### [Assignment]
A faithful copy of the entries is needed, one that leaves out the pictures.

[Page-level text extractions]
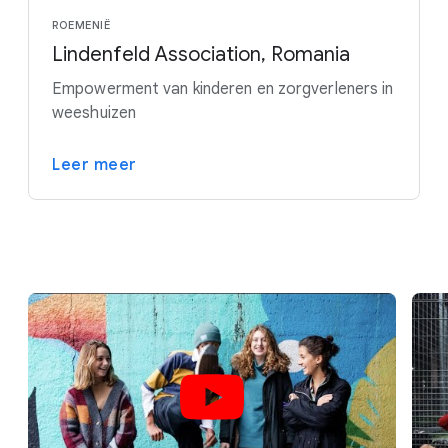
ROEMENIË
Lindenfeld Association, Romania
Empowerment van kinderen en zorgverleners in
weeshuizen
Leer meer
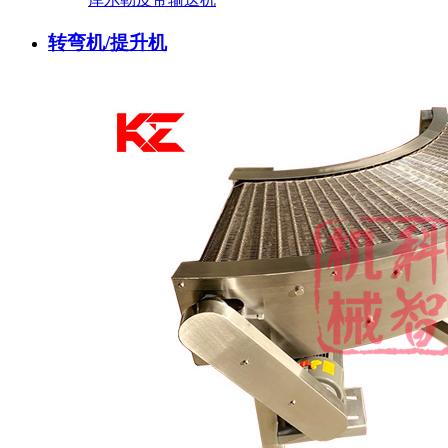
转弯机/提升机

### [Response box]
ROEMENIË
Lindenfeld Association, Romania
Empowerment van kinderen en zorgverleners in
weeshuizen
Leer meer
转弯机/提升机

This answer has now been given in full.